Assessing molecular changes underlying isopropylated phenyl phosphate (IPP)-induced larval sensorimotor response deficits in zebrafish

Isopropylated phenyl phosphates (IPP) are an additive organophosphate flame retardant (OPFR) that has been extensively used in furniture, electronics, automobiles, plastics, and children's products to slow down the spread of fire but its continued leaching leads to toxicity concerns. Toxicological information on this important legacy contaminant is limiting. Using zebrafish, our prior whole embryonic RNA-seq data revealed disruption of gene sets enriched for DNA methylation, neurotransmitter synthesis, retinoic acid signaling and eye development. Within this study, we used zebrafish embryos to systemically study these biological targets. Our initial range-finding experiments revealed significant morphological impacts like pericardial edema, yolk sac edema and spinal curvature, coupled with a significant increase in the levels of dopamine and 3-methoxytyramine.
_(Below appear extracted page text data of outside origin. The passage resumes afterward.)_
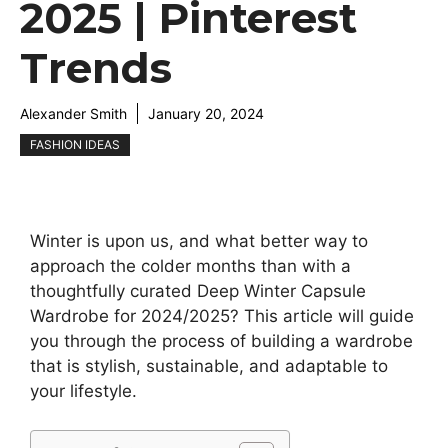
2025 | Pinterest
Trends
Alexander Smith
January 20, 2024
FASHION IDEAS
Winter is upon us, and what better way to
approach the colder months than with a
thoughtfully curated Deep Winter Capsule
Wardrobe for 2024/2025? This article will guide
you through the process of building a wardrobe
that is stylish, sustainable, and adaptable to
your lifestyle.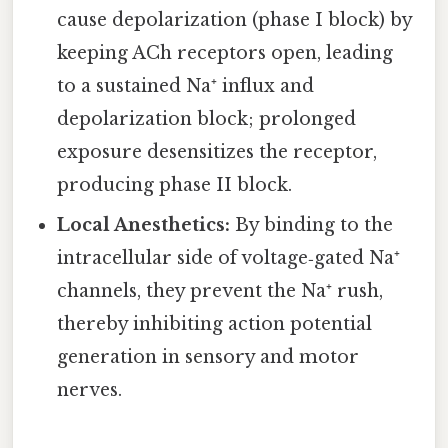
cause depolarization (phase I block) by
keeping ACh receptors open, leading
to a sustained Na⁺ influx and
depolarization block; prolonged
exposure desensitizes the receptor,
producing phase II block.
Local Anesthetics:
By binding to the
intracellular side of voltage‑gated Na⁺
channels, they prevent the Na⁺ rush,
thereby inhibiting action potential
generation in sensory and motor
nerves.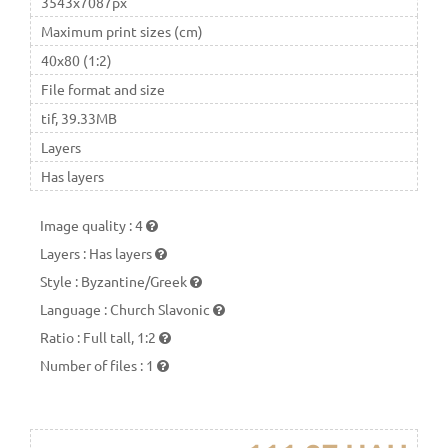
3543x7087px
Maximum print sizes (cm)
40x80 (1:2)
File format and size
tif, 39.33MB
Layers
Has layers
Image quality
:
4
Layers
:
Has layers
Style
:
Byzantine/Greek
Language
:
Church Slavonic
Ratio
:
Full tall, 1:2
Number of files
:
1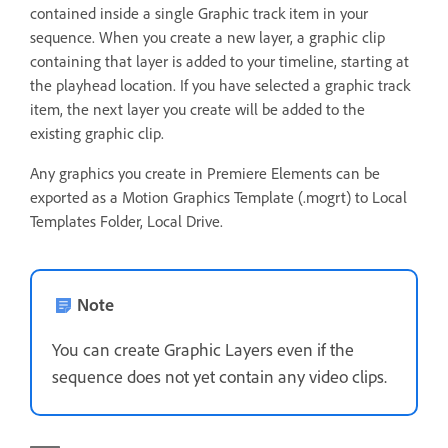
contained inside a single Graphic track item in your
sequence. When you create a new layer, a graphic clip
containing that layer is added to your timeline, starting at
the playhead location. If you have selected a graphic track
item, the next layer you create will be added to the
existing graphic clip.
Any graphics you create in Premiere Elements can be
exported as a Motion Graphics Template (.mogrt) to Local
Templates Folder, Local Drive.
Note
You can create Graphic Layers even if the
sequence does not yet contain any video clips.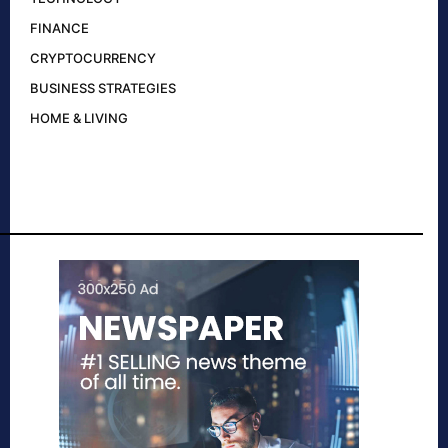
FINANCE
CRYPTOCURRENCY
BUSINESS STRATEGIES
HOME & LIVING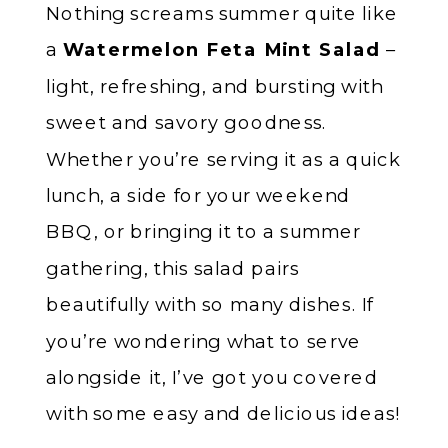
Nothing screams summer quite like
a
Watermelon Feta Mint Salad
–
light, refreshing, and bursting with
sweet and savory goodness.
Whether you’re serving it as a quick
lunch, a side for your weekend
BBQ, or bringing it to a summer
gathering, this salad pairs
beautifully with so many dishes. If
you’re wondering what to serve
alongside it, I’ve got you covered
with some easy and delicious ideas!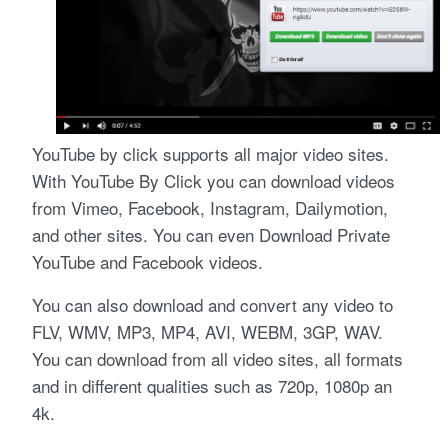
YouTube by click supports all major video sites.
With YouTube By Click you can download videos
from Vimeo, Facebook, Instagram, Dailymotion,
and other sites. You can even Download Private
YouTube and Facebook videos.
You can also download and convert any video to
FLV, WMV, MP3, MP4, AVI, WEBM, 3GP, WAV.
You can download from all video sites, all formats
and in different qualities such as 720p, 1080p an
4k.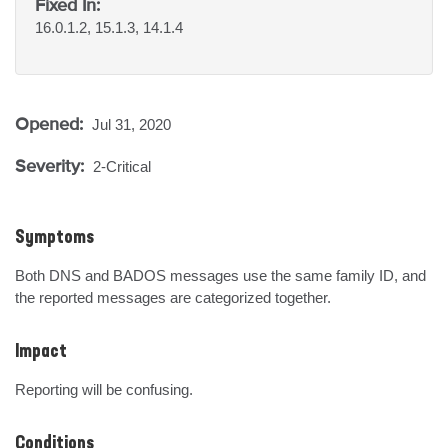
Fixed In:
16.0.1.2, 15.1.3, 14.1.4
Opened:
Jul 31, 2020
Severity:
2-Critical
Symptoms
Both DNS and BADOS messages use the same family ID, and 
the reported messages are categorized together.
Impact
Reporting will be confusing.
Conditions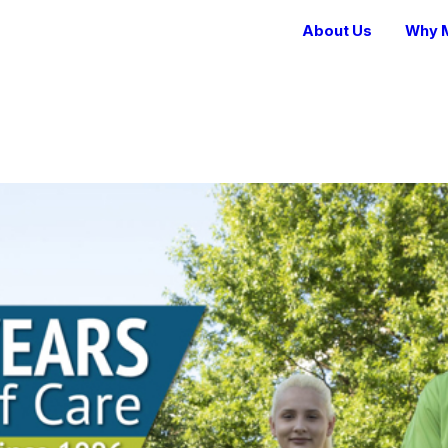
About Us
Why M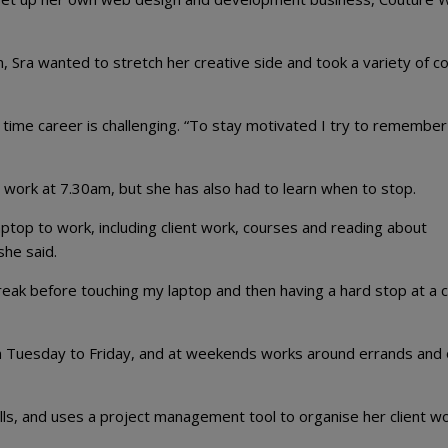
m, Sra wanted to stretch her creative side and took a variety of c
l time career is challenging. “To stay motivated I try to remember 
s work at 7.30am, but she has also had to learn when to stop.
top to work, including client work, courses and reading about
she said.
eak before touching my laptop and then having a hard stop at a c
Tuesday to Friday, and at weekends works around errands and 
lls, and uses a project management tool to organise her client wo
We then conducted an in vitro retinoic acid receptor (RAR) assay and showed that IPP inhibits RARα, but not RARβ and RARγ. Following this, our larval behavioral (photomotor and acoustic response assays) at environmentally relevant, sub-μM concentrations showed significant hypoactivity, indicating sensorimotor deficits within exposed embryo. We then assessed global DNA methylation using a combination of whole-mount immunohistochemistry and ELISA for 5-methylcytosine (5-mC) and showed significant IPP-induced hypermethylation within whole embryo in situ. Finally, we focused on eye and brains as targets. We dissected eyes and brains from IPP-exposed larvae and conducted 5-mC assessments and mRNA-sequencing. Interestingly, neither of the organs showed differences in 5-mC levels and the brains also did not show substantial transcriptomic effects. However, for eyes, mRNA sequencing showed 135 differentially expressed genes and these were enriched for several nervous system-associated pathways, including voltage gated ion channel activity, synaptic transmission and neurotransmitter signaling. Collectively, our data shows that IPP exposures can disrupt a battery of biological pathways spanning neurometabolomic, genetic, epigenetic as well as organ-level targets. Notably, these impacts occur at concentrations within environmental relevance where overt toxic morphological phenotypes are not recorded. Future work will focus on understanding the contribution of these molecular targets to behavioral phenotypes.